Note to Editors: LASP will hold an open house at its East Campus facility Friday, Feb. 22, at 3 p.m. on Colorado Avenue east of 30th Street featuring scientists, students and instruments involved in SORCE.
Five space instruments developed and built at the University of Colorado at Boulder are being shipped to a spacecraft manufacturing plant in Dulles, Va., next week in preparation for a November 2002 launch to measure solar radiation.
The mission, known as the Solar Radiation and Climate Experiment, or SORCE, is a small, free-flying satellite built by Orbital Sciences Corp. for CU-Boulder's Laboratory for Astrophysics and Space Astronomy. Sponsored by NASA, the $85 million project is part of NASA's Earth Observing System.
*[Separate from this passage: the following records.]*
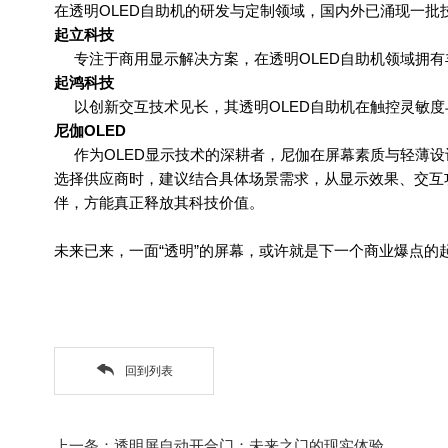
在透明
OLED
自助机的研发与定制领域，国内外已涌现一批技
起立科技
专注于商用显示解决方案，在透明
OLED
自助机领域拥有
起鸿科技
以创新交互技术见长，其透明
OLED
自助机在触控灵敏度
尼伽
OLED
作为
OLED
显示技术的深耕者，尼伽在屏幕素质与轻薄设
选择供应商时，建议结合具体场景需求，从显示效果、交互
伴，方能真正释放其科技价值。
未来已来，一面
“
透明
”
的屏幕，或许就是下一个商业爆点的
回到列表
上一条：透明屏自动开合门：未来之门的现实体验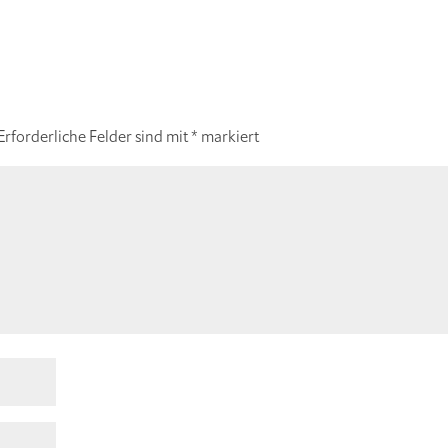
Erforderliche Felder sind mit
*
markiert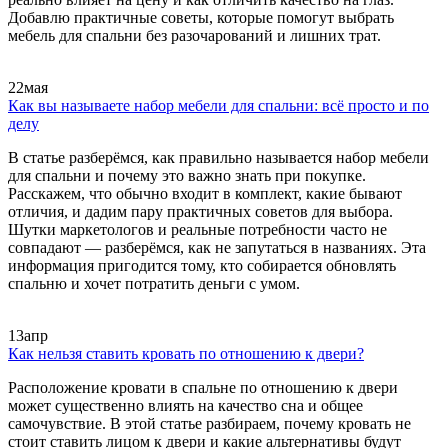
Добавлю практичные советы, которые помогут выбрать
мебель для спальни без разочарований и лишних трат.
22
мая
Как вы называете набор мебели для спальни: всё просто и по
делу
В статье разберёмся, как правильно называется набор мебели
для спальни и почему это важно знать при покупке.
Расскажем, что обычно входит в комплект, какие бывают
отличия, и дадим пару практичных советов для выбора.
Шутки маркетологов и реальные потребности часто не
совпадают — разберёмся, как не запутаться в названиях. Эта
информация пригодится тому, кто собирается обновлять
спальню и хочет потратить деньги с умом.
13
апр
Как нельзя ставить кровать по отношению к двери?
Расположение кровати в спальне по отношению к двери
может существенно влиять на качество сна и общее
самочувствие. В этой статье разбираем, почему кровать не
стоит ставить лицом к двери и какие альтернативы будут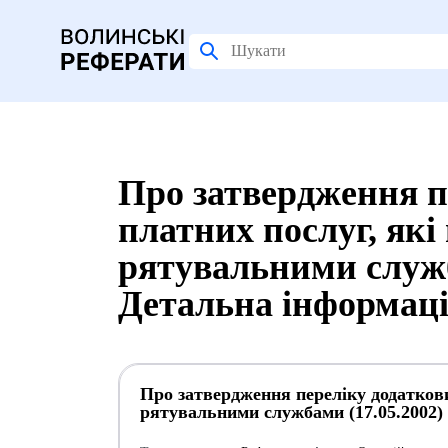
Про затвердження п
платних послуг, які
рятувальними служб
Детальна інформац
Про затвердження переліку додаткови
рятувальними службами (17.05.2002)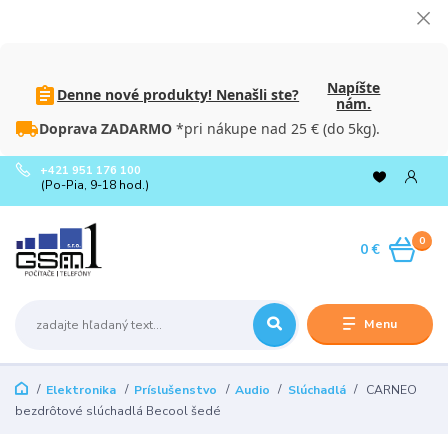
Napíšte
Denne nové produkty! Nenašli ste?
nám.
Doprava ZADARMO
*pri nákupe nad 25 € (do 5kg).
+421 951 176 100
(Po-Pia, 9-18 hod.)
0
0 €
Menu
Elektronika
Príslušenstvo
Audio
Slúchadlá
CARNEO
bezdrôtové slúchadlá Becool šedé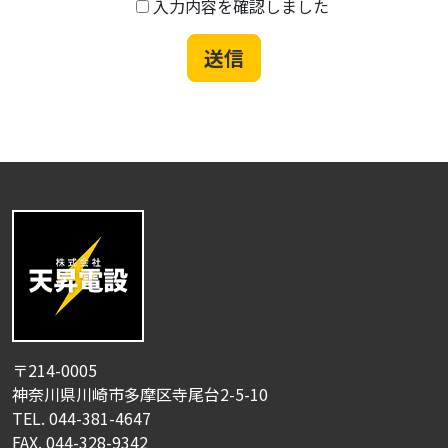
入力内容を確認しました
って、当該情報に含まれる氏名、生年月日、住所、電
話番号、連絡先その他の記述により特定の個人を識別
できる情報及び容貌、指紋、声紋にかかるデータ、お
よび健康保険証の保険者番号などの当該情報単体から
特定の個人を識別できる情報（個人識別情報）を指し
ます。
第２条（個人情報の収集方法）
当社は、お客様が利用登録をする際に氏名、生年月
日、住所、電話番号、メールアドレス、銀行口座番
号、運転免許証番号などの個人情報をお尋ねすること
があります。
また、ユーザーと提携先などとの間でなされたお客様
の個人情報を含む取引記録や決済に関する情報を収集
することがあります。
〒214-0005
神奈川県川崎市多摩区寺尾台2-5-10
第３条（個人情報を収集・利用する目的）
TEL.
044-381-4647
当社が個人情報を収集・利用する目的は、以下のとお
FAX. 044-328-9342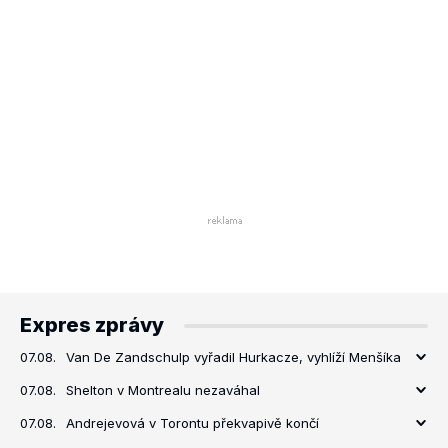
Expres zprávy
07.08.
Van De Zandschulp vyřadil Hurkacze, vyhlíží Menšíka
07.08.
Shelton v Montrealu nezaváhal
07.08.
Andrejevová v Torontu překvapivě končí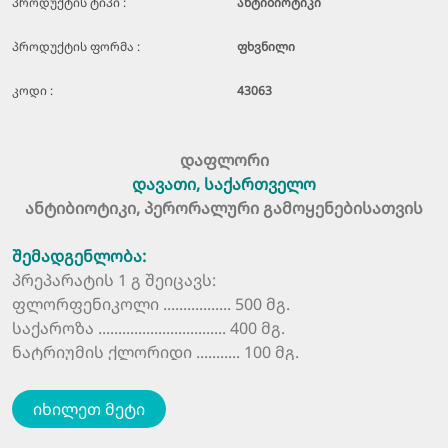
პროდუქტის ტიპი :
ანტიბიოტიკი
პროდუქტის ფორმა :
ფხვნილი
კოდი :
43063
დაფლორი
დავათი, საქართველო
ანტიბიოტიკი, პერორალური გამოყენებისათვის
შემადგენლობა:
პრეპარატის 1 გ შეიცავს:
ფლორფენიკოლი ................. 500 მგ.
საქაროზა ................................ 400 მგ.
ნატრიუმის ქლორიდი ........... 100 მგ.
დახასიათება:
იხილეთ მეტი
ფლორფენიკოლი წარმოადგენს თიამფენიკოლის
ჯგუფის სინთეტიკურ ანტიბიოტიკს, რომელიც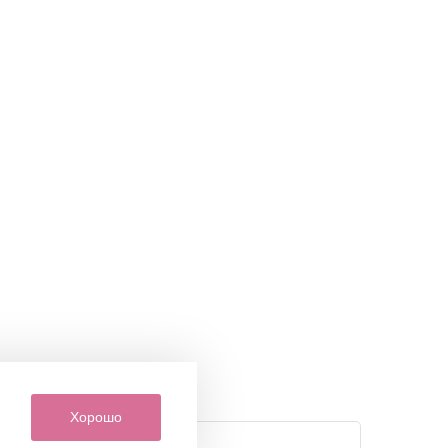
Хорошо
"From a financial standpoint, SORCE is the largest project LASP ever has been involved in," said Gary Rottman, a LASP senior research associate who is spearheading the project. Ultraviolet radiation in Earth's atmosphere influences a wide variety of chemical processes, including the natural production and destruction of ozone.
The SORCE spacecraft will be launched from a Pegasus expendable-launch vehicle, also built by Orbital Sciences Corp. The Pegasus will be carried to an altitude of 40,000 feet by a jet aircraft and dropped in a five-second free-fall. It will then ignite horizontally and begin ascending, placing SORCE in a circular orbit about 400 miles above Earth within 10 minutes.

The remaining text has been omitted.